Investor Relations

Disclosure Policy

This document has been translated from the original Japanese document and is provided for reference purposes only. In the event of any discrepancy between this document and the original Japanese document, the original Japanese document shall prevail.

Disclosure Policy

1.Basic Disclosure Policy
 Toyo Construction Co. Ltd. (hereinafter ‘the Company’ or ‘we’) pledges in its Code of Conduct that it discloses its information actively to stakeholders and societies and makes efforts to gain accurate understanding of its business operations.
 We also make efforts to ensure transparency, fairness, continuity and promptness in disclosure of the Company’s information to shareholders and investors (hereinafter ‘the disclosure’). We do make sure the disclosure complies with the Financial Instruments and Exchange Act, the Companies Act and the Securities Listing Regulations of Tokyo Stock Exchange (hereinafter ‘Disclosure-Related Laws and Regulations’). In addition to the above, we actively disclose information that we deem important to our shareholders and investors (hereinafter ‘important information’). We establish disciplines for managing important information and strict operations for it.
 We actively engage in IR activities in believing that evaluations and analyses of the Company based on the disclosure should assist wider and better understanding of the Company and contribute to enhance its medium to long term enterprise value.
2. Method of Disclosure
 The Company discloses important information on the Electronic Disclosure System for Securities Reports and Other Disclosure Documents under the Financial Instruments and Exchange Act (‘EDINET’) operated by Financial Services Agency or the Timely Disclosure Network (‘TDnet’) operated by Tokyo Stock Exchange. Right after the designated filing, we upload subject information on the Company’s website.
 We also actively disclose other important information which is not necessarily a subject to Disclosure-Related Laws and Regulations by posting it on the Company’s website or other ways.
3. Internal Controls for Disclosure
  The Company’s internal rules require the Board of Directors resolution for disclosure of earnings and others subject to Disclosure-Related Laws and Regulations.
  Timely disclosure of the company information is carried out according to ‘Chart of Timely Disclosure Operations’ as an appendix of this policy.

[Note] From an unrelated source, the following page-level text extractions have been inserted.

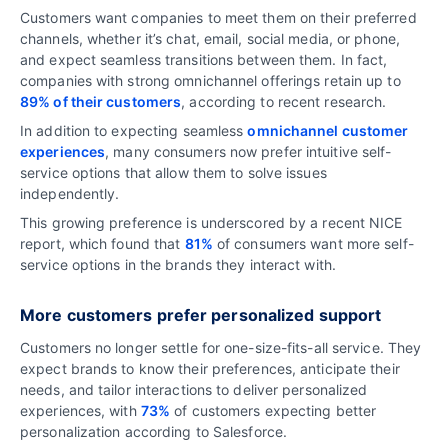
Customers want companies to meet them on their preferred
channels, whether it’s chat, email, social media, or phone,
and expect seamless transitions between them. In fact,
companies with strong omnichannel offerings retain up to
89% of their customers
, according to recent research.
In addition to expecting seamless
omnichannel customer
experiences
, many consumers now prefer intuitive self-
service options that allow them to solve issues
independently.
This growing preference is underscored by a recent NICE
report, which found that
81%
of consumers want more self-
service options in the brands they interact with.
More customers prefer personalized support
Customers no longer settle for one-size-fits-all service. They
expect brands to know their preferences, anticipate their
needs, and tailor interactions to deliver personalized
experiences, with
73%
of customers expecting better
personalization according to Salesforce.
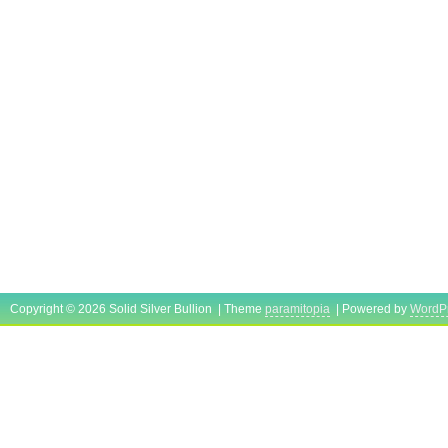
Copyright © 2026 Solid Silver Bullion | Theme
paramitopia
| Powered by
WordP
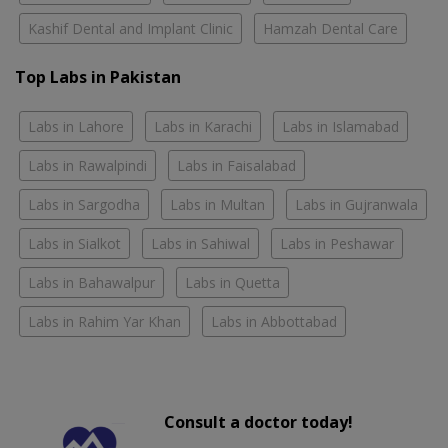
Kashif Dental and Implant Clinic
Hamzah Dental Care
Top Labs in Pakistan
Labs in Lahore
Labs in Karachi
Labs in Islamabad
Labs in Rawalpindi
Labs in Faisalabad
Labs in Sargodha
Labs in Multan
Labs in Gujranwala
Labs in Sialkot
Labs in Sahiwal
Labs in Peshawar
Labs in Bahawalpur
Labs in Quetta
Labs in Rahim Yar Khan
Labs in Abbottabad
Consult a doctor today!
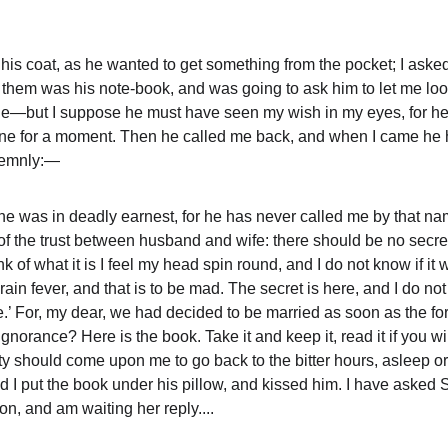
s coat, as he wanted to get something from the pocket; I asked
t them was his note-book, and was going to ask him to let me look 
ble—but I suppose he must have seen my wish in my eyes, for he
one for a moment. Then he called me back, and when I came he 
olemnly:—
he was in deadly earnest, for he has never called me by that n
f the trust between husband and wife: there should be no secre
nk of what it is I feel my head spin round, and I do not know if it 
 fever, and that is to be mad. The secret is here, and I do not w
e.’ For, my dear, we had decided to be married as soon as the fo
gnorance? Here is the book. Take it and keep it, read it if you wi
y should come upon me to go back to the bitter hours, asleep o
d I put the book under his pillow, and kissed him. I have asked 
on, and am waiting her reply....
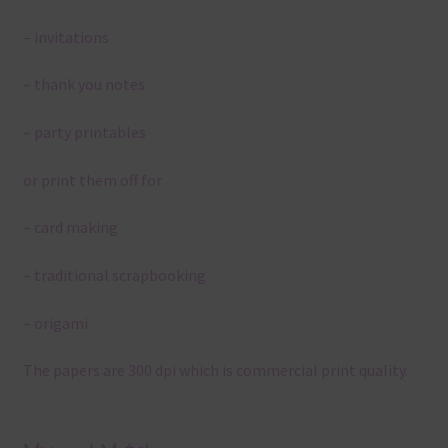
– invitations
– thank you notes
– party printables
or print them off for
– card making
– traditional scrapbooking
– origami
The papers are 300 dpi which is commercial print quality.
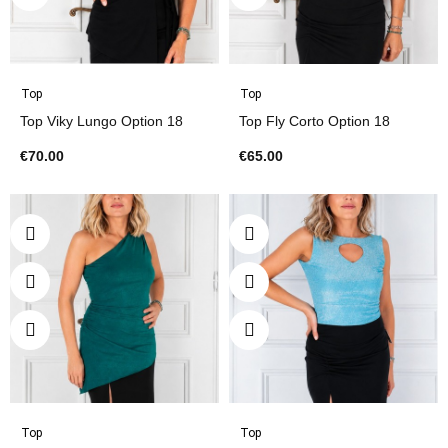
Top
Top
Top Viky Lungo Option 18
Top Fly Corto Option 18
€70.00
€65.00
Top
Top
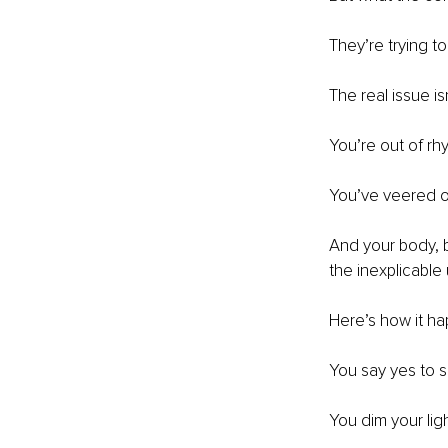
They’re trying to
The real issue isn
You’re out of rhy
You’ve veered of
And your body, bl
the inexplicable
Here’s how it hap
You say yes to 
You dim your li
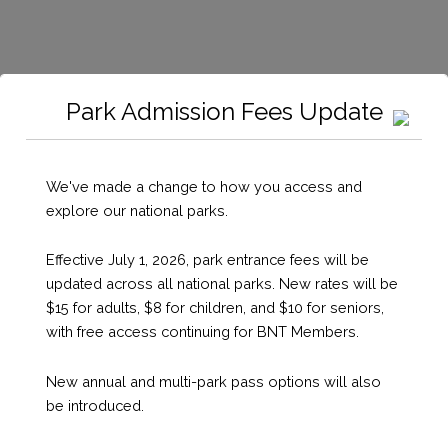
Park Admission Fees Update
We've made a change to how you access and
Mooring
explore our national parks.
Effective July 1, 2026, park entrance fees will be
updated across all national parks. New rates will be
Details
$15 for adults, $8 for children, and $10 for seniors,
with free access continuing for BNT Members.
New annual and multi-park pass options will also
be introduced.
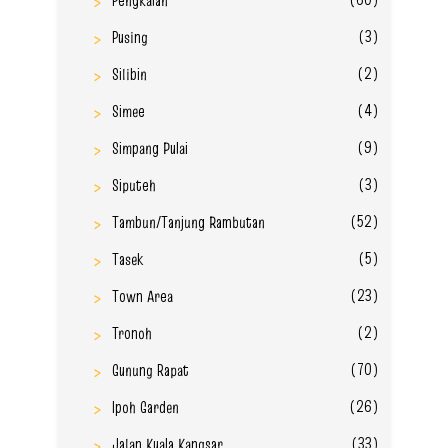
(3)
Pusing
(2)
Silibin
(4)
Simee
(9)
Simpang Pulai
(3)
Siputeh
(52)
Tambun/Tanjung Rambutan
(5)
Tasek
(23)
Town Area
(2)
Tronoh
(70)
Gunung Rapat
(26)
Ipoh Garden
(33)
Jalan Kuala Kangsar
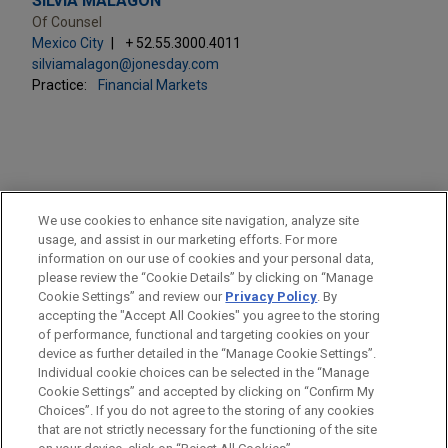
SILVIA MALAGÓN
Of Counsel
Mexico City
+ 52.55.3000.4011
silviamalagon@jonesday.com
Practice:
Financial Markets
PRACTICES
We use cookies to enhance site navigation, analyze site
Financial Markets
usage, and assist in our marketing efforts. For more
information on our use of cookies and your personal data,
please review the “Cookie Details” by clicking on “Manage
LOCATIONS
Cookie Settings” and review our
Privacy Policy
. By
Mexico City
accepting the "Accept All Cookies" you agree to the storing
of performance, functional and targeting cookies on your
device as further detailed in the “Manage Cookie Settings”.
Individual cookie choices can be selected in the “Manage
Cookie Settings” and accepted by clicking on “Confirm My
Before sending, please note:
Choices”. If you do not agree to the storing of any cookies
Information on
www.jonesday.com
is for general use and is not
ATTORNEY ADVERTISING
CONTACT US
DISCLAIMERS
that are not strictly necessary for the functioning of the site
FRAUD NOTICE
PRIVACY
COPYRIGHT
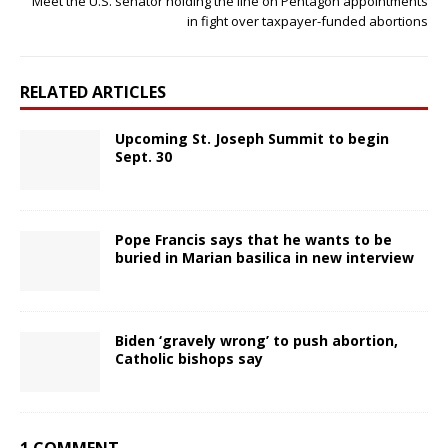
Meet the U.S. senator holding the line on Pentagon appointments
in fight over taxpayer-funded abortions
RELATED ARTICLES
Upcoming St. Joseph Summit to begin
Sept. 30
Pope Francis says that he wants to be
buried in Marian basilica in new interview
Biden ‘gravely wrong’ to push abortion,
Catholic bishops say
1 COMMENT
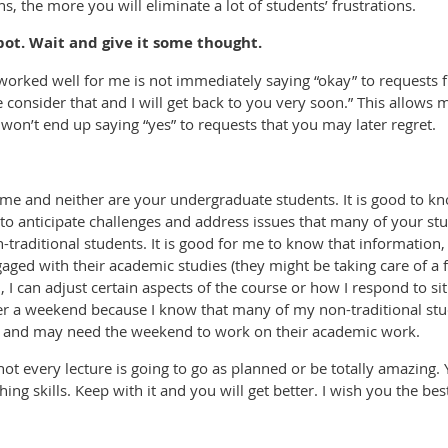
, the more you will eliminate a lot of students’ frustrations.
ot. Wait and give it some thought.
orked well for me is not immediately saying “okay” to requests 
 consider that and I will get back to you very soon.” This allows 
won’t end up saying “yes” to requests that you may later regret.
ame and neither are your undergraduate students. It is good to k
to anticipate challenges and address issues that many of your stu
traditional students. It is good for me to know that information,
aged with their academic studies (they might be taking care of a f
, I can adjust certain aspects of the course or how I respond to s
ter a weekend because I know that many of my non-traditional stu
ek and may need the weekend to work on their academic work.
 every lecture is going to go as planned or be totally amazing.
ing skills. Keep with it and you will get better. I wish you the be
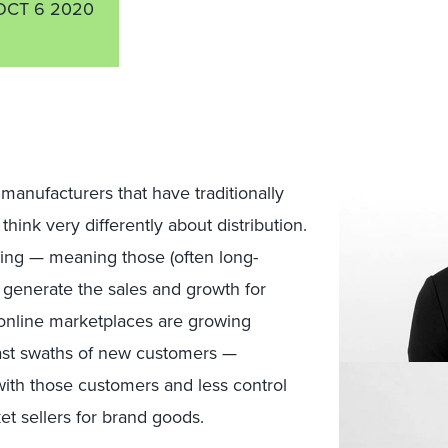
OCT 6 2020
manufacturers
that
have traditionally
 think
very
differently abou
t
distribution.
ing
— meaning those (often long-
generate the sales and growth
for
o
nline
marketplaces
are growing
ast swaths of new customers —
 with those customers and
less control
et sellers for brand goods.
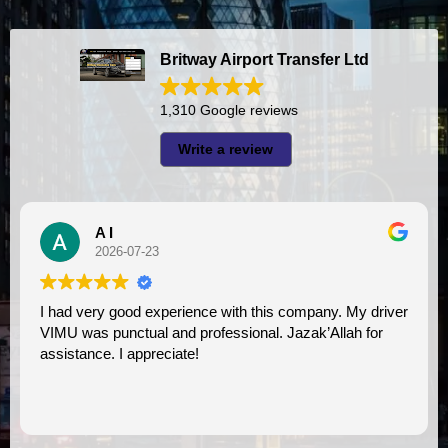
Britway Airport Transfer Ltd
1,310 Google reviews
Write a review
Debi Merrill
2026-07-23
Wonderful experience. 
and professional. Jazak’Allah for
professional. We will u
ciate!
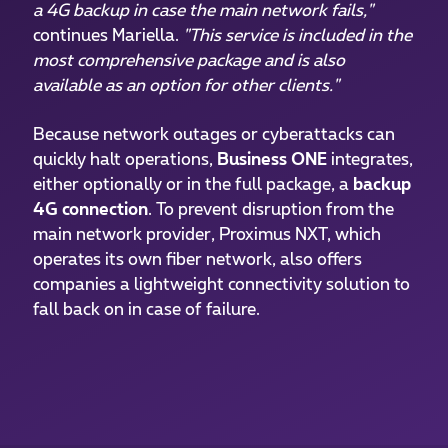
a 4G backup in case the main network fails,"
continues Mariella.
"This service is included in the
most comprehensive package and is also
available as an option for other clients."
Because network outages or cyberattacks can
quickly halt operations,
Business ONE
integrates,
either optionally or in the full package, a
backup
4G connection
. To prevent disruption from the
main network provider, Proximus NXT, which
operates its own fiber network, also offers
companies a lightweight connectivity solution to
fall back on in case of failure.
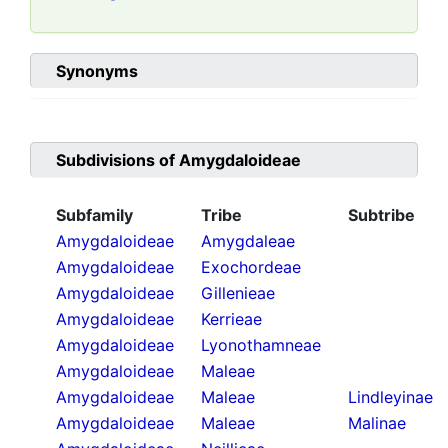
Synonyms
Subdivisions of
Amygdaloideae
Subfamily
Tribe
Subtribe
Amygdaloideae
Amygdaleae
Amygdaloideae
Exochordeae
Amygdaloideae
Gillenieae
Amygdaloideae
Kerrieae
Amygdaloideae
Lyonothamneae
Amygdaloideae
Maleae
Amygdaloideae
Maleae
Lindleyinae
Amygdaloideae
Maleae
Malinae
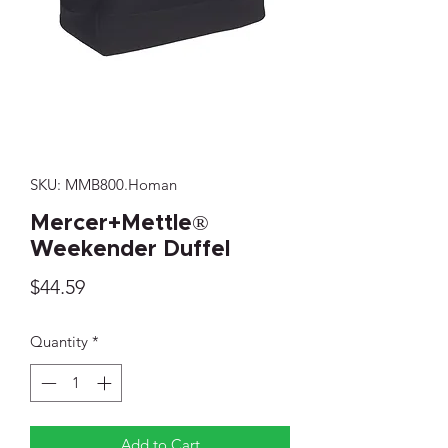
SKU: MMB800.Homan
Mercer+Mettle®
Weekender Duffel
Price
$44.59
Quantity
*
Add to Cart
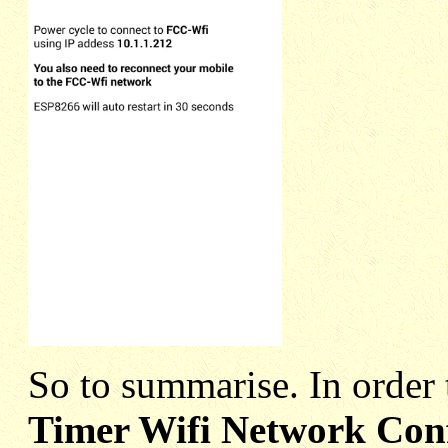
So to summarise. In order 
Timer Wifi Network Con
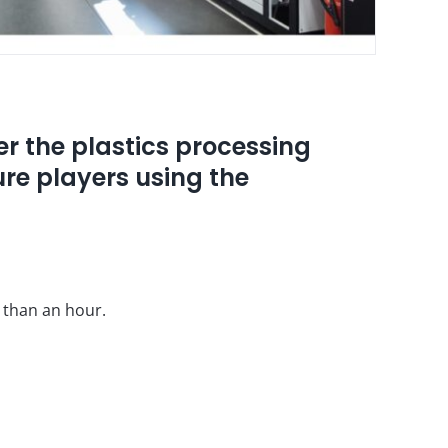
er the plastics processing
ture players using the
s than an hour.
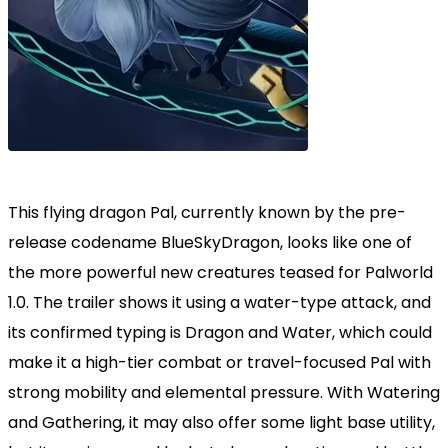
This flying dragon Pal, currently known by the pre-
release codename BlueSkyDragon, looks like one of
the more powerful new creatures teased for Palworld
1.0. The trailer shows it using a water-type attack, and
its confirmed typing is Dragon and Water, which could
make it a high-tier combat or travel-focused Pal with
strong mobility and elemental pressure. With Watering
and Gathering, it may also offer some light base utility,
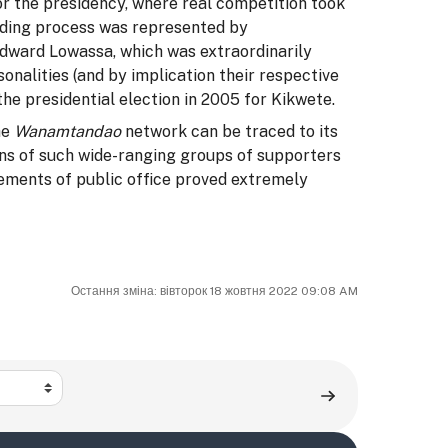
r the presidency, where real competition took
lding process was represented by
ward Lowassa, which was extraordinarily
sonalities (and by implication their respective
he presidential election in 2005 for Kikwete.
he
Wanamtandao
network can be traced to its
ons of such wide-ranging groups of supporters
ements of public office proved extremely
Остання зміна: вівторок 18 жовтня 2022 09:08 AM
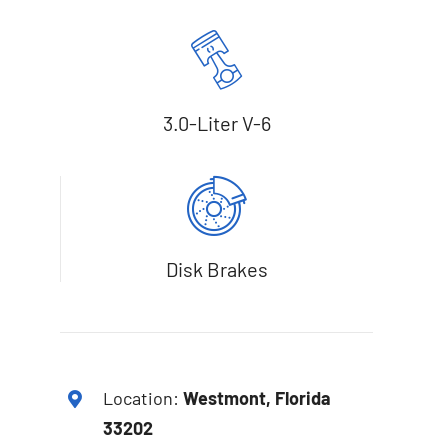
3.0-Liter V-6
Disk Brakes
Location:
Westmont, Florida
33202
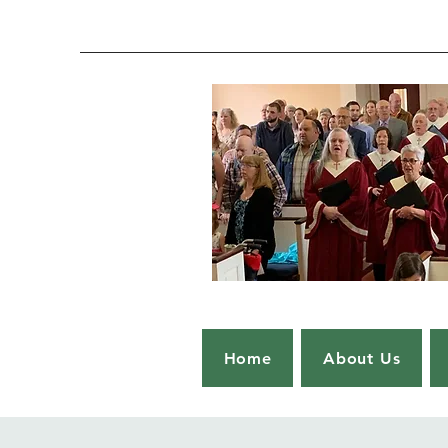
Home
About Us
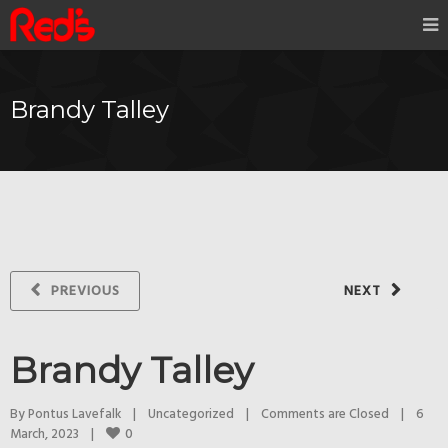
Brandy Talley
PREVIOUS
NEXT
Brandy Talley
By 
Pontus Lavefalk
|
Uncategorized
|
Comments are Closed
|
6 
0
March, 2023    
|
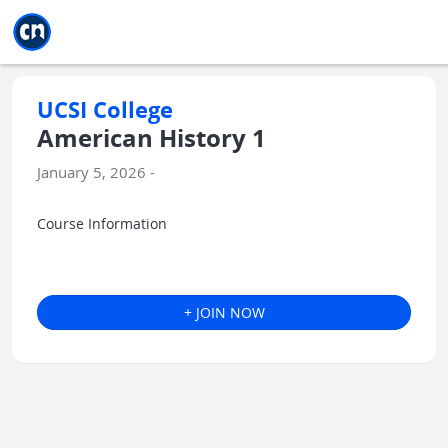
Jump to main
Jump to sidebar
Jump to calendar
UCSI College
American History 1
January 5, 2026 -
Course Information
+ JOIN NOW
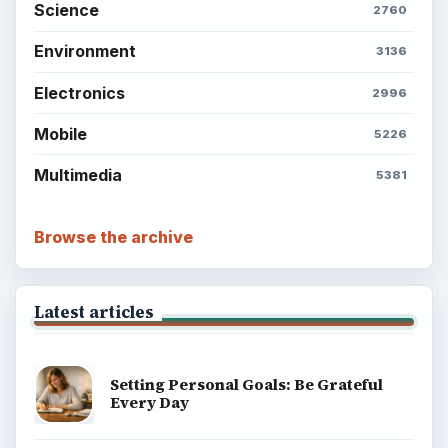
Science
2760
Environment
3136
Electronics
2996
Mobile
5226
Multimedia
5381
Browse the archive
Latest articles
Setting Personal Goals: Be Grateful
Every Day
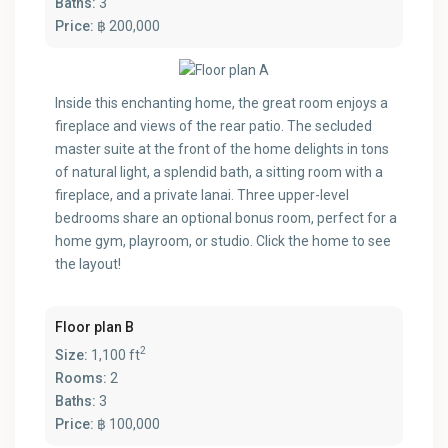
Baths:
3
Price:
฿ 200,000
Inside this enchanting home, the great room enjoys a
fireplace and views of the rear patio. The secluded
master suite at the front of the home delights in tons
of natural light, a splendid bath, a sitting room with a
fireplace, and a private lanai. Three upper-level
bedrooms share an optional bonus room, perfect for a
home gym, playroom, or studio. Click the home to see
the layout!
Floor plan B
2
Size:
1,100 ft
Rooms:
2
Baths:
3
Price:
฿ 100,000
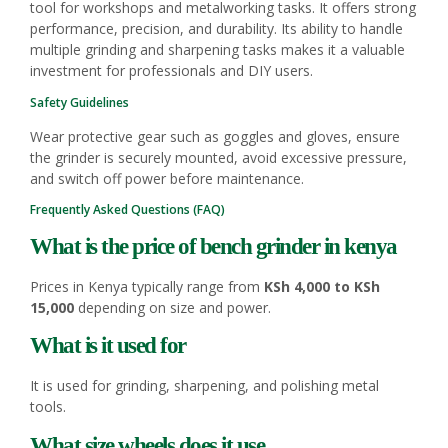
tool for workshops and metalworking tasks. It offers strong
performance, precision, and durability. Its ability to handle
multiple grinding and sharpening tasks makes it a valuable
investment for professionals and DIY users.
Safety Guidelines
Wear protective gear such as goggles and gloves, ensure
the grinder is securely mounted, avoid excessive pressure,
and switch off power before maintenance.
Frequently Asked Questions (FAQ)
What is the price of bench grinder in kenya
Prices in Kenya typically range from
KSh 4,000 to KSh
15,000
depending on size and power.
What is it used for
It is used for grinding, sharpening, and polishing metal
tools.
What size wheels does it use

The executive officer in charge of the Finance and Accounting Group assumes the responsibility of the Information Handling Person as Tokyo Stock Exchange requires to listed companies. We disclose important decision and earnings information after the resolution of the Board of Directors, and critical occurrences after approval of the CEO concurrently named as a Representative Director and the Chairman without delay.
4. Investor Relation Activities
 In trying to ensure stakeholders better understanding, the Company discloses its key information including financial status and business activities to shareholders and investors in a timely and appropriate manner. In addition, we post important disclosure items on our website and hold financial results briefings for institutional investors and sell side analysts. Materials provided at these briefings are made available on our website.
5. Compliance with Fair Disclosure Rules
 We comply with the Fair Disclosure Rules stipulated in the Financial Instruments and Exchange Act. Except for a case where confidentiality is ensured by a non-disclosure agreement, we do not provide any important and internal information selectively to any institution or person. In case of providing such information, we either put it to the public or ensure non-disclosure obligation of the recipient in advance.
6. Quiet Period
 To prevent leakage of undisclosed earnings information and to ensure fair disclosure, the Company sets its ‘quiet period’ which is one month before quarterly earnings announcement and does not answer any question regarding coming financial results and forecasts during this period. However, this does not apply to matters announced as a timely disclosure.
7. Information on Business Forecasts
  Forward-looking statements such as forecasts, targets, plans, and strategies disclosed by the Company that are not historical facts are based on information available at the time of disclosure and plans, expectations, and judgments based on certain assumptions that the Company deems reasonable and do not constitute a guarantee of the Company’s future performance or development. Actual results may differ significantly due to various risks and uncertain factors.